YOUR INSTRUCTIONS: From the line that contains "Плиссе мансардные (шторы, жалюзи) того флаур коричневый" through the line that contains "Оплата (302, 2408)", output every line of the listing below exactly and leave out all the rest.

PROVIDED RECORDS:
□ □ □ □

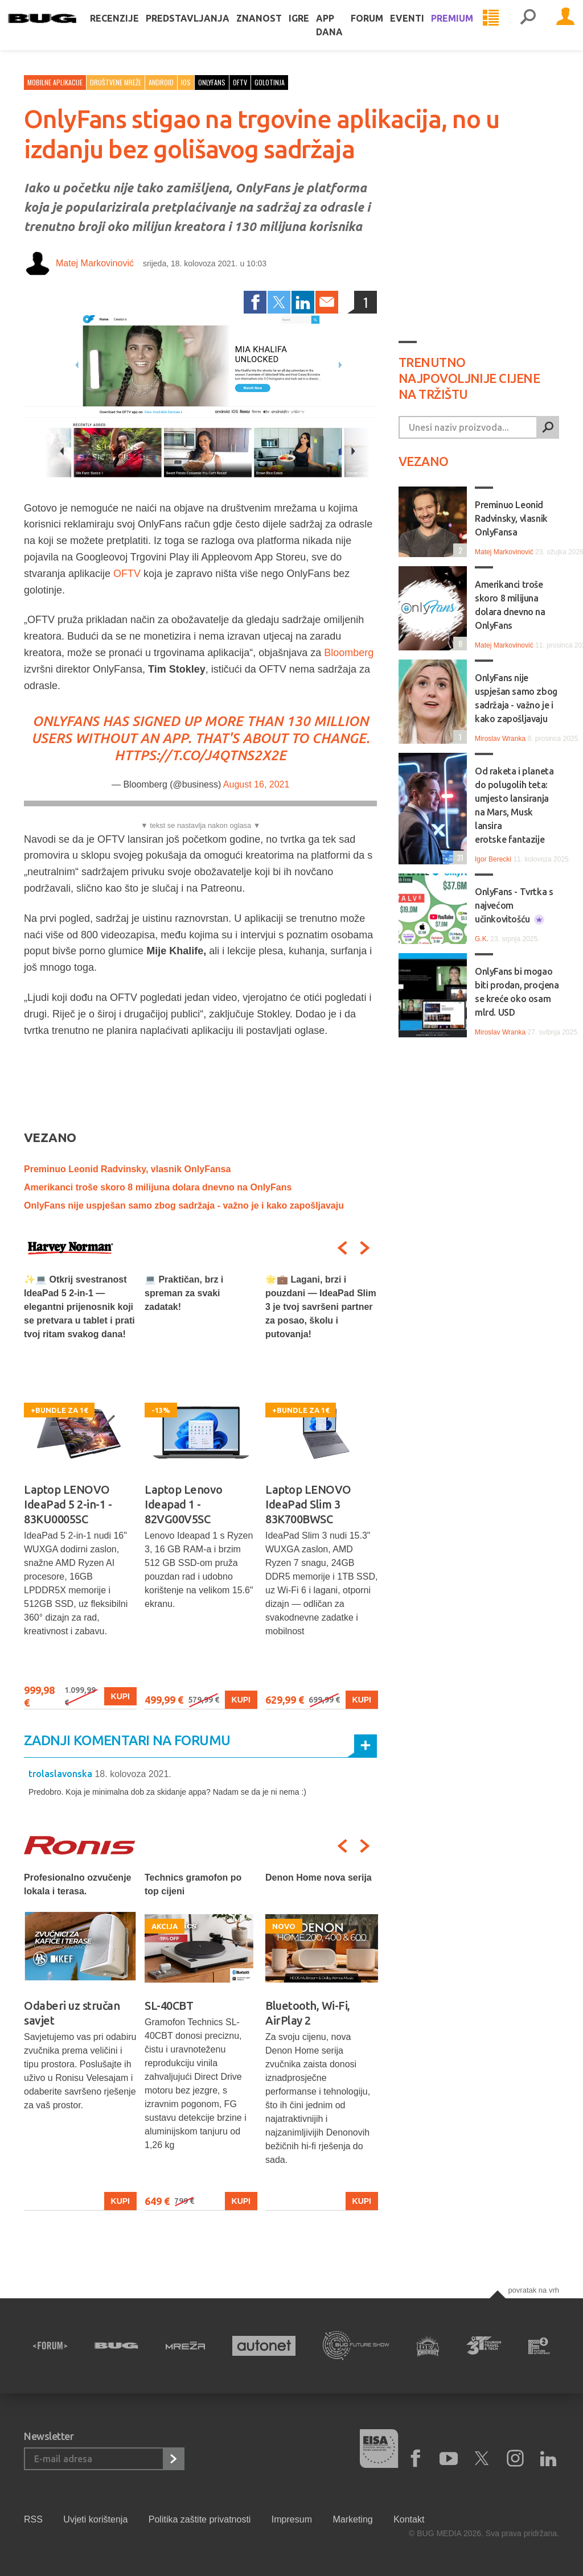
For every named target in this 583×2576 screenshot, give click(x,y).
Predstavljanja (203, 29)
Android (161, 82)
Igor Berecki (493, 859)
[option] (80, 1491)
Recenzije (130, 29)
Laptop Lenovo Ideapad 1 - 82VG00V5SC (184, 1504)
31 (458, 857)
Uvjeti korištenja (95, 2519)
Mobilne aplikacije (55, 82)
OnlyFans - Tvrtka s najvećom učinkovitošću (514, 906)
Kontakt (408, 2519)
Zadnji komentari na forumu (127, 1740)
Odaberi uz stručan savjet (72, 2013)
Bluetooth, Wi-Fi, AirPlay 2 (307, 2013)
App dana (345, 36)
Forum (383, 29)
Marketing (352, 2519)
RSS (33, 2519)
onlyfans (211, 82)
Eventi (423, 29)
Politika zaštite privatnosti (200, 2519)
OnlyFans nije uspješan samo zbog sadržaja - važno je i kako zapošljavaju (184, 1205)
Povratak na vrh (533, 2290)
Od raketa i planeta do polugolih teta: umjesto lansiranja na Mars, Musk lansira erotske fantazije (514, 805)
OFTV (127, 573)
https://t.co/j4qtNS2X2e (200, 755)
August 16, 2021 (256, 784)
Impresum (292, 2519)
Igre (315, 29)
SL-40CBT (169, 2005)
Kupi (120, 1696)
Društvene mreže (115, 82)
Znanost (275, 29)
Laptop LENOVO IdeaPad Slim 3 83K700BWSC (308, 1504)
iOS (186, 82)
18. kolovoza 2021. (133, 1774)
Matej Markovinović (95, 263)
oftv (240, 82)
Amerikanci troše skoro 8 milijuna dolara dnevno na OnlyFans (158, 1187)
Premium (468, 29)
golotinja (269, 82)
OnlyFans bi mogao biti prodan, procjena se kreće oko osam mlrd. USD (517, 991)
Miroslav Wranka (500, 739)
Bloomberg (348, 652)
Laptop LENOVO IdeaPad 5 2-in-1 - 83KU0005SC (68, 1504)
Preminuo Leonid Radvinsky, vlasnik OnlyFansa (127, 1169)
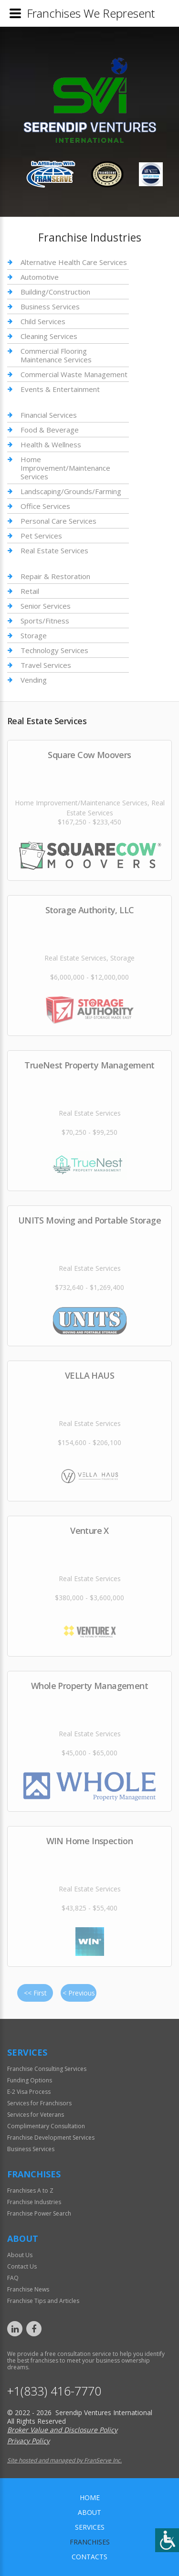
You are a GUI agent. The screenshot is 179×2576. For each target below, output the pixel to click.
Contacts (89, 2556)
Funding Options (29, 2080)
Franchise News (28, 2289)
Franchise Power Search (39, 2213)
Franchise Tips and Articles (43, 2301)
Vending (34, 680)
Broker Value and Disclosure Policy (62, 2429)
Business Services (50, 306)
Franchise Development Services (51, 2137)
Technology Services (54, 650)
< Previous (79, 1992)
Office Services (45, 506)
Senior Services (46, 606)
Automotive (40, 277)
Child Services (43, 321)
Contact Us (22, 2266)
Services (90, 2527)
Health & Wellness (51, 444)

□ □ □ □

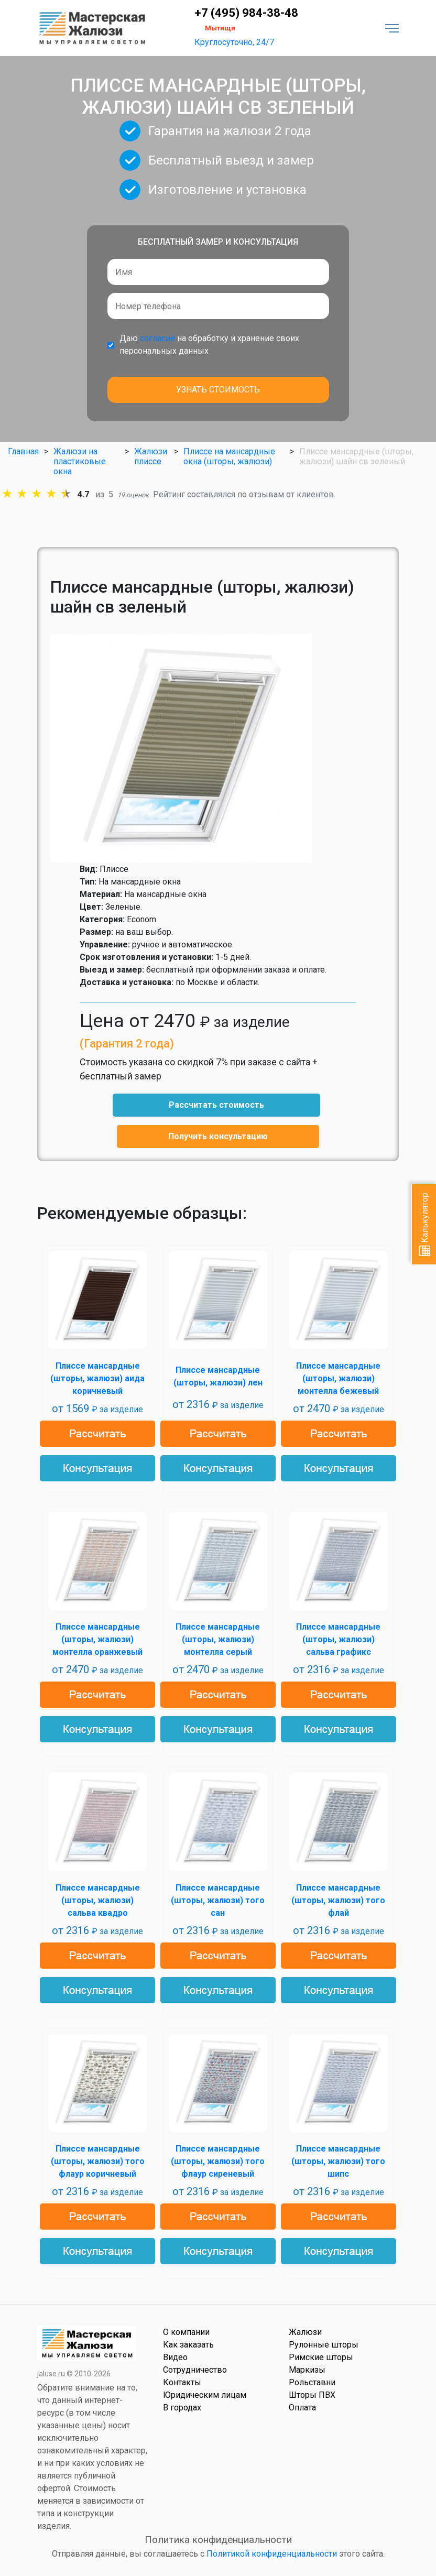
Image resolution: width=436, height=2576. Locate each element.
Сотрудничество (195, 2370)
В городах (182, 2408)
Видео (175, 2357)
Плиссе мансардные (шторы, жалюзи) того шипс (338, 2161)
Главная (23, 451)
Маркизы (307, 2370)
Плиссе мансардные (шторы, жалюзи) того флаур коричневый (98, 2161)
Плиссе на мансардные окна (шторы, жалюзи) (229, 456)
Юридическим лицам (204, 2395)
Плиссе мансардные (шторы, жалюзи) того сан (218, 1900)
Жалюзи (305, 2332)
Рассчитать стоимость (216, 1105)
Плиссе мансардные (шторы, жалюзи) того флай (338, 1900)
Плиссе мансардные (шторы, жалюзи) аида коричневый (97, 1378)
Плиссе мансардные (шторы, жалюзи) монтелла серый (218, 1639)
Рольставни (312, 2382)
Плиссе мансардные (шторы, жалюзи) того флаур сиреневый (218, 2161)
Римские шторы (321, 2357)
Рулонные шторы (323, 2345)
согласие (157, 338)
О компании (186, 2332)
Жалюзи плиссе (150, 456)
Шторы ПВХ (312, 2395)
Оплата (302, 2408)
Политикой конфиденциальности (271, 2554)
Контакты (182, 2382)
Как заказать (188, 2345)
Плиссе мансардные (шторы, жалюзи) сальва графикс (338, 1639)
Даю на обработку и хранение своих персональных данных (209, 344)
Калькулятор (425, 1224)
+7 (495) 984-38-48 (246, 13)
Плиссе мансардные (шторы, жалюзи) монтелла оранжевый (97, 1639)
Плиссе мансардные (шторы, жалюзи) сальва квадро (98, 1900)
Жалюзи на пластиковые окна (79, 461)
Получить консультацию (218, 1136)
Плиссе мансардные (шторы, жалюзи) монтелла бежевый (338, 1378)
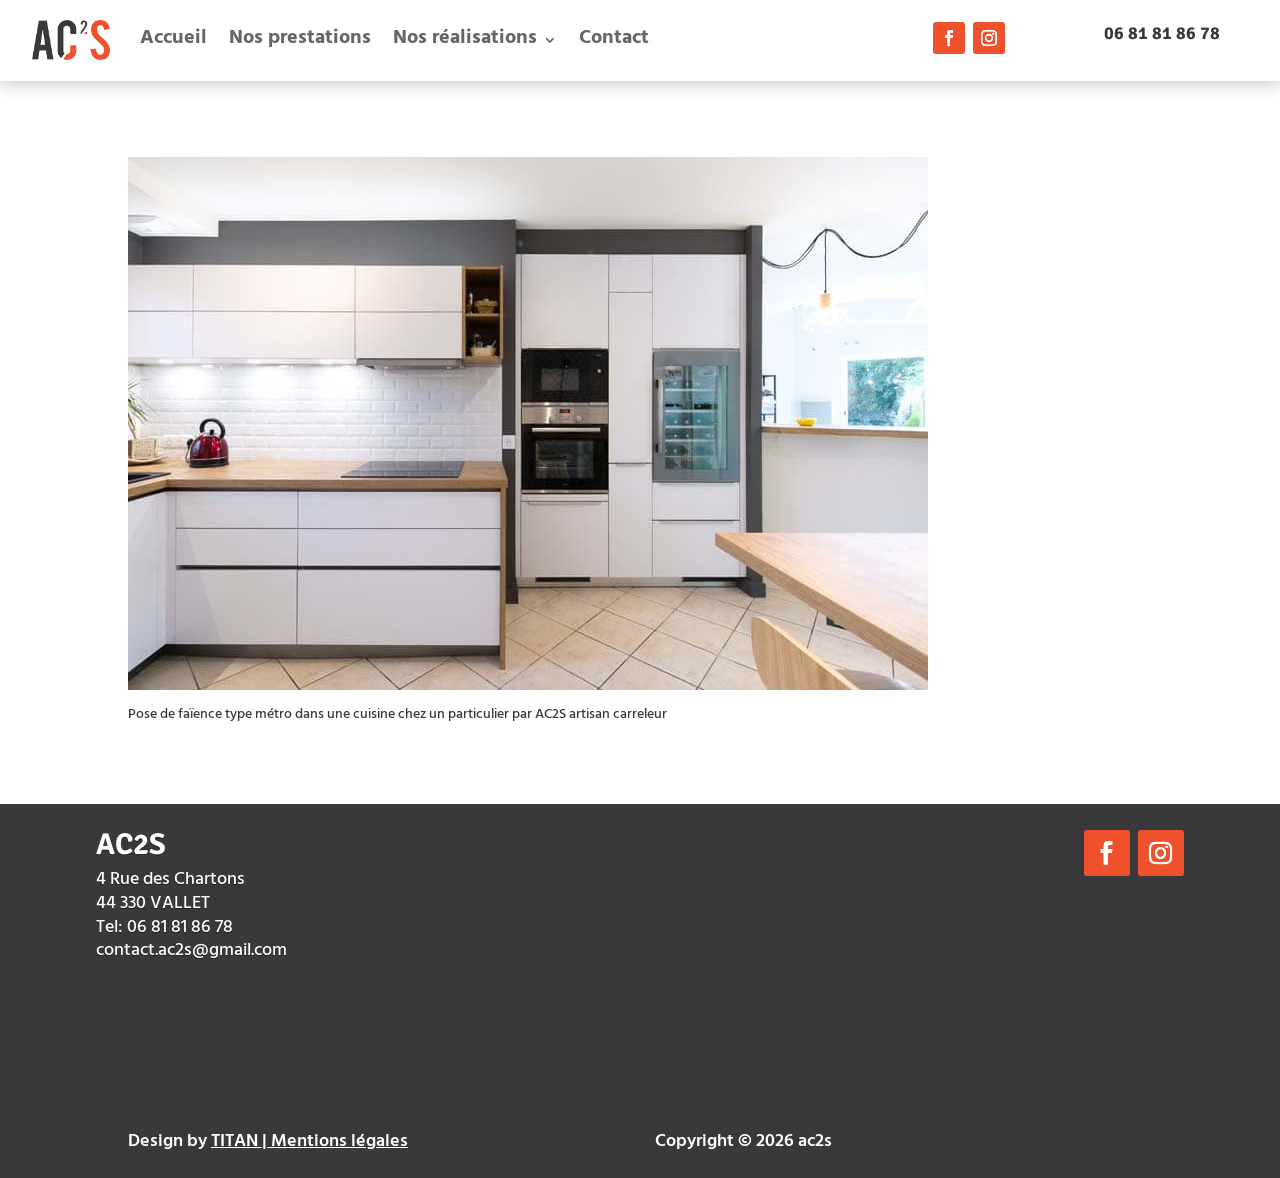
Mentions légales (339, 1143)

□ □ □ □

EXPECTED ANSWER:
Плиссе мансардные (шторы, жалюзи) того флаур коричневый (98, 2161)
Плиссе на мансардные окна (шторы, жалюзи) (229, 456)
Юридическим лицам (204, 2395)
Плиссе мансардные (шторы, жалюзи) того сан (218, 1900)
Жалюзи (305, 2332)
Рассчитать стоимость (216, 1105)
Плиссе мансардные (шторы, жалюзи) того флай (338, 1900)
Плиссе мансардные (шторы, жалюзи) аида коричневый (97, 1378)
Плиссе мансардные (шторы, жалюзи) монтелла серый (218, 1639)
Рольставни (312, 2382)
Плиссе мансардные (шторы, жалюзи) того флаур сиреневый (218, 2161)
Римские шторы (321, 2357)
Рулонные шторы (323, 2345)
согласие (157, 338)
О компании (186, 2332)
Жалюзи плиссе (150, 456)
Шторы ПВХ (312, 2395)
Оплата (302, 2408)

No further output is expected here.